[Entries taken from a collection]
──────────
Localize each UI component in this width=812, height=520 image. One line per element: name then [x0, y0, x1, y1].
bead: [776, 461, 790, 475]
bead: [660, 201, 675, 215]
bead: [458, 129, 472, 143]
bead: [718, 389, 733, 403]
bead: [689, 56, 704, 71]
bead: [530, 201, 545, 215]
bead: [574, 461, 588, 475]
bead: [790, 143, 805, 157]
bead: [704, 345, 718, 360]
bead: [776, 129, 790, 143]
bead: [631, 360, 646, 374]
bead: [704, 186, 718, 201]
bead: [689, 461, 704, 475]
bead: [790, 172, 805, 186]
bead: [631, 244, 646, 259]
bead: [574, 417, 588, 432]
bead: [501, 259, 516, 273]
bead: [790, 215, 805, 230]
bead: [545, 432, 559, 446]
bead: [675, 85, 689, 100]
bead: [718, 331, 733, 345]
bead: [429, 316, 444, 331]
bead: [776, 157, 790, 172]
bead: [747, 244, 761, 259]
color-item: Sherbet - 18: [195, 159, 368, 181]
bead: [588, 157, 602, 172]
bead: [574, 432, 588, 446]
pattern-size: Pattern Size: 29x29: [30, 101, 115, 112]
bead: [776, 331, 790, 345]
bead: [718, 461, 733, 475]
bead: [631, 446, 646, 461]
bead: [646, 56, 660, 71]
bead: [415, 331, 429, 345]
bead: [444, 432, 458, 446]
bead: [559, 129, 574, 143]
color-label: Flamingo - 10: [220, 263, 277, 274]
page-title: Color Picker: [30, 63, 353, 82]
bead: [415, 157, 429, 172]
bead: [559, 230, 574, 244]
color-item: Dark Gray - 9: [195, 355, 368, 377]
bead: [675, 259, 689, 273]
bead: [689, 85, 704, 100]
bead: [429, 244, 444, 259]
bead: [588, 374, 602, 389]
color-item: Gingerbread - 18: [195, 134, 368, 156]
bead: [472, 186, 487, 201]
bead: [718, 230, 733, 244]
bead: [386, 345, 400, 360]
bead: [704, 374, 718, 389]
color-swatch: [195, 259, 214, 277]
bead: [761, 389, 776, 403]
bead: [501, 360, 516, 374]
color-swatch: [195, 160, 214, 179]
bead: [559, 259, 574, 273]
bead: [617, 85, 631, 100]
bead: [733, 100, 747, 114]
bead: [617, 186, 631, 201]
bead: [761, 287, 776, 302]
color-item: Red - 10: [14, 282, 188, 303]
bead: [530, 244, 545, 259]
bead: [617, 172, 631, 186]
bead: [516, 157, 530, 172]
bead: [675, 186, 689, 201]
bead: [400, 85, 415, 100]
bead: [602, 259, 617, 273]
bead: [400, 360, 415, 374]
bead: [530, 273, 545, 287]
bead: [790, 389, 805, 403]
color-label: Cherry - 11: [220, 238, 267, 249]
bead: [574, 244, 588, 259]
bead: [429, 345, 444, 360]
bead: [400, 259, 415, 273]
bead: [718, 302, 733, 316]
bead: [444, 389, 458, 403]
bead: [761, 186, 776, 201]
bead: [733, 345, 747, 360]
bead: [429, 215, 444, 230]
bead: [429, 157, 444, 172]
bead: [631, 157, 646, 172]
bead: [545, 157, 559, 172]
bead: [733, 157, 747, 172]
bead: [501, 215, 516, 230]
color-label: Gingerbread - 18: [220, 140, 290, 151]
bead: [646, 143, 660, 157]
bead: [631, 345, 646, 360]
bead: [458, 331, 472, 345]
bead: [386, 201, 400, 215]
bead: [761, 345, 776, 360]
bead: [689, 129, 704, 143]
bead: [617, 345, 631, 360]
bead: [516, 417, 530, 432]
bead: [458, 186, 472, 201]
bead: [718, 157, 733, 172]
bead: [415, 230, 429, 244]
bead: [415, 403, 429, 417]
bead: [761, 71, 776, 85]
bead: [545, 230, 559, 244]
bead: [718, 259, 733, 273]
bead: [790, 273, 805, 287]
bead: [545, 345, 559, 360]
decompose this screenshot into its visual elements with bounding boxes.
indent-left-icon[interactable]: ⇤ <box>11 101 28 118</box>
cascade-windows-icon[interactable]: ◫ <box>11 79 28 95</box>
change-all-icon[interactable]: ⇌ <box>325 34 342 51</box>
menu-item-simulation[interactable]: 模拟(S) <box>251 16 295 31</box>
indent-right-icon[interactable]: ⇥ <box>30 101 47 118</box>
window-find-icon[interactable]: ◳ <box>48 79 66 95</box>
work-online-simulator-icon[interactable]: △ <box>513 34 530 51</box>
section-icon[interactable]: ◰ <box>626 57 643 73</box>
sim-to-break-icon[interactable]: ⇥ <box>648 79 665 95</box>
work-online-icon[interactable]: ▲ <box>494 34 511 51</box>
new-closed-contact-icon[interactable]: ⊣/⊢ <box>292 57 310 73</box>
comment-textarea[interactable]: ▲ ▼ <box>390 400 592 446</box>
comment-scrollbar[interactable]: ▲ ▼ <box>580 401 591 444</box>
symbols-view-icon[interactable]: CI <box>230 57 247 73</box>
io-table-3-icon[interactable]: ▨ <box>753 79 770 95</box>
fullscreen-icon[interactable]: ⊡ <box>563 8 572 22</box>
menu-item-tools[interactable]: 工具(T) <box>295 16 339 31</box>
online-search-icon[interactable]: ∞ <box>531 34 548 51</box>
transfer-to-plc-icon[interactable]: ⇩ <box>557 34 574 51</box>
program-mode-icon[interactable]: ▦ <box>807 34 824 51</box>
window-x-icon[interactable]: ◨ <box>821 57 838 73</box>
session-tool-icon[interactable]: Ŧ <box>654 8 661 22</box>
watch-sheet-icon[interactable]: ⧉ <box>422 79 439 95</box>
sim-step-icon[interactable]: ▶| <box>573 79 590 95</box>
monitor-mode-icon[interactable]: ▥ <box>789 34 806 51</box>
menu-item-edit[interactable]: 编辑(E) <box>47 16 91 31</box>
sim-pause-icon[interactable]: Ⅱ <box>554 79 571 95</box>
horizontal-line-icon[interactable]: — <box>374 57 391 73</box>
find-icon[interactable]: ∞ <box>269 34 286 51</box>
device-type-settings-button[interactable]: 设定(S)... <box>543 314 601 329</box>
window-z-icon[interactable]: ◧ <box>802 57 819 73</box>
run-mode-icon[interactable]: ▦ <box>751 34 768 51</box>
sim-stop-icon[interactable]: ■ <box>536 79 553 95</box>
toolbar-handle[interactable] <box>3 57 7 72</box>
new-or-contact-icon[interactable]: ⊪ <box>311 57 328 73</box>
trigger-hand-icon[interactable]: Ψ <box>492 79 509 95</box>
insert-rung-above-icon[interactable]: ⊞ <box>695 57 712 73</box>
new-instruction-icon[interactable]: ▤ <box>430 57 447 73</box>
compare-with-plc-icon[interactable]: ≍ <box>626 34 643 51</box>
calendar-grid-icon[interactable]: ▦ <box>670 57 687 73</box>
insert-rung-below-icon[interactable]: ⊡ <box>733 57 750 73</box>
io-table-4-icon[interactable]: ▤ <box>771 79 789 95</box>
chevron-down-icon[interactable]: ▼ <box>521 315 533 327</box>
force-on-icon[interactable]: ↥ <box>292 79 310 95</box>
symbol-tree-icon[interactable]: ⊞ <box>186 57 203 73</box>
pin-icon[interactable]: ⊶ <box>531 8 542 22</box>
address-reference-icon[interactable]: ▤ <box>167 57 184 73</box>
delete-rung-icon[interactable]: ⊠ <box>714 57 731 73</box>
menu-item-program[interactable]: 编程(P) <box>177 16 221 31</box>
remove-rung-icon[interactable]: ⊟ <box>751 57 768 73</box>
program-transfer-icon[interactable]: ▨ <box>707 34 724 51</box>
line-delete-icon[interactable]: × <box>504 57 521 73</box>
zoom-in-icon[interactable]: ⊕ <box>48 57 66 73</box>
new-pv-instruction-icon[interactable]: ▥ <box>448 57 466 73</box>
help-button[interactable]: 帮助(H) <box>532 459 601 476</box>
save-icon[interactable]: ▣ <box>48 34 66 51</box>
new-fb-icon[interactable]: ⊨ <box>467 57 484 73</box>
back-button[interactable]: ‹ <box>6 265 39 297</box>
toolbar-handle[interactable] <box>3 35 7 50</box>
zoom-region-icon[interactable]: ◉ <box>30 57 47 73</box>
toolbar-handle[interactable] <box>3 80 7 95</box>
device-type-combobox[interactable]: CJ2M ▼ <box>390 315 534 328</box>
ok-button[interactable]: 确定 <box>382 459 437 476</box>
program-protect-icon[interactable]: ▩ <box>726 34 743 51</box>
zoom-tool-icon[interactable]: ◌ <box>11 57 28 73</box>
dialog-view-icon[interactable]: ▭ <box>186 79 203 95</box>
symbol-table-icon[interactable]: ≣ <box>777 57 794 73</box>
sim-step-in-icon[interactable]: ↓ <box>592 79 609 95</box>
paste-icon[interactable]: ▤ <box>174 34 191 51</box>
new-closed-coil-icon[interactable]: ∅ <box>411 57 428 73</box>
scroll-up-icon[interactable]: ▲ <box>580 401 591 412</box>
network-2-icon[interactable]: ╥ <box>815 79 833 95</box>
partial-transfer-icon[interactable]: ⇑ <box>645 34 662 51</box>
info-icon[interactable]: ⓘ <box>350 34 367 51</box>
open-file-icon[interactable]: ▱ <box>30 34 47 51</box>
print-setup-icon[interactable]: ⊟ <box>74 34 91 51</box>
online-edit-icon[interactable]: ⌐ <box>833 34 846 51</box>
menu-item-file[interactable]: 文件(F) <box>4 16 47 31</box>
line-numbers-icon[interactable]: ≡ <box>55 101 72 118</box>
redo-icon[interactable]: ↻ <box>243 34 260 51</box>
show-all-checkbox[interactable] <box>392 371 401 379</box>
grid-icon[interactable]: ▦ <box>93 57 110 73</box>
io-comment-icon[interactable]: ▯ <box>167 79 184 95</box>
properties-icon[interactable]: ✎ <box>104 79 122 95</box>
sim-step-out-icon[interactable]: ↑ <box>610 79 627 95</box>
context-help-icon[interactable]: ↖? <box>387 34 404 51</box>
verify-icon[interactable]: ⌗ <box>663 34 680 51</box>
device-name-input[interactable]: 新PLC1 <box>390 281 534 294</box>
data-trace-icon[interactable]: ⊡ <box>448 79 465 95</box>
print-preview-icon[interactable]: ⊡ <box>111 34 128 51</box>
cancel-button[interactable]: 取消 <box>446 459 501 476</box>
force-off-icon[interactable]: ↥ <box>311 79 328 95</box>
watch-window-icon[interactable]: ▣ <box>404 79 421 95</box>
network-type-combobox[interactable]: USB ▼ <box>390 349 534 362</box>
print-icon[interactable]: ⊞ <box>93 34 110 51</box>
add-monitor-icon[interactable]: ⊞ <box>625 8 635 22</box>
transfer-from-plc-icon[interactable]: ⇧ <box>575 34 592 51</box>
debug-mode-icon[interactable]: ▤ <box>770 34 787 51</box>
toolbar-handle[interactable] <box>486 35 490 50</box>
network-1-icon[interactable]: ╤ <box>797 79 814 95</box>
──────────
> _Task directions_
Count of lines in the data above that contain the string "label": give this number and no other words.

> _Solution to this task_
3